#### Entries supplied ####

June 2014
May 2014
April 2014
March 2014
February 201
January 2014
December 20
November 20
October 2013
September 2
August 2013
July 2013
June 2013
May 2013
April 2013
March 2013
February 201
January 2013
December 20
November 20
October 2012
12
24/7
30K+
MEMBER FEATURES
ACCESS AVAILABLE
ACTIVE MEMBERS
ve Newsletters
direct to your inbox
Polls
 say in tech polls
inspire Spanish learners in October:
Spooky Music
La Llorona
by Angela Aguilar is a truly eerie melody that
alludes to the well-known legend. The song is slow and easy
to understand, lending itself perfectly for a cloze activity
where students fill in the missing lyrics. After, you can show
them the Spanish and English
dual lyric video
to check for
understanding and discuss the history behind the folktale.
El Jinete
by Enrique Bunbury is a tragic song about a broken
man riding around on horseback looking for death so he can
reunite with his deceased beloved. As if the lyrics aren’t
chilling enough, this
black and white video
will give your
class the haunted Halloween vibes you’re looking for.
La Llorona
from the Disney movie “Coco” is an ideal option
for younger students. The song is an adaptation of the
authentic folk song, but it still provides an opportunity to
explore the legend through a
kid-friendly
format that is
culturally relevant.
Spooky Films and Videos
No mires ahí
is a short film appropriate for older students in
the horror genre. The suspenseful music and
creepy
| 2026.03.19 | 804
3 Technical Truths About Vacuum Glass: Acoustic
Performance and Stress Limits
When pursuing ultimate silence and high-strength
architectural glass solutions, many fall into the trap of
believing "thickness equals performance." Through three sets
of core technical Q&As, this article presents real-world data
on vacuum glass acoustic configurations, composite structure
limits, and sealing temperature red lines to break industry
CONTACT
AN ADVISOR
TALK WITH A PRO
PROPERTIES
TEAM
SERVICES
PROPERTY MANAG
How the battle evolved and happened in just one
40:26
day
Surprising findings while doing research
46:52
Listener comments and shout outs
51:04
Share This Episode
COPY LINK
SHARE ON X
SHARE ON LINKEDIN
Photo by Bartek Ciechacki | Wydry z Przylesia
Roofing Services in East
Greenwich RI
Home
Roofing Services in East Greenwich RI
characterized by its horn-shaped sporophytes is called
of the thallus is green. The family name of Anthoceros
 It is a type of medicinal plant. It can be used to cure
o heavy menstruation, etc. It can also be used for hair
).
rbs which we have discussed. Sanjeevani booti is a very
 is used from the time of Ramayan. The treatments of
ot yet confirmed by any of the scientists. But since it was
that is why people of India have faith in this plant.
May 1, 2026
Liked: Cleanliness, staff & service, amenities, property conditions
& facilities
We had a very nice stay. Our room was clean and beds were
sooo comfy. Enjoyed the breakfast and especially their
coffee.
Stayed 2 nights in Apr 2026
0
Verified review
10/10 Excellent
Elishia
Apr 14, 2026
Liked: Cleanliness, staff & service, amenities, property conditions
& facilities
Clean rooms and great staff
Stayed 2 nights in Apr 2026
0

####

Exercise: Please return the lines above that run from the line containing "will give your" to the line containing "culturally relevant.", inclusive, exactly and with no other lines.

Response to this exercise:
will give your
class the haunted Halloween vibes you’re looking for.
La Llorona
from the Disney movie “Coco” is an ideal option
for younger students. The song is an adaptation of the
authentic folk song, but it still provides an opportunity to
explore the legend through a
kid-friendly
format that is
culturally relevant.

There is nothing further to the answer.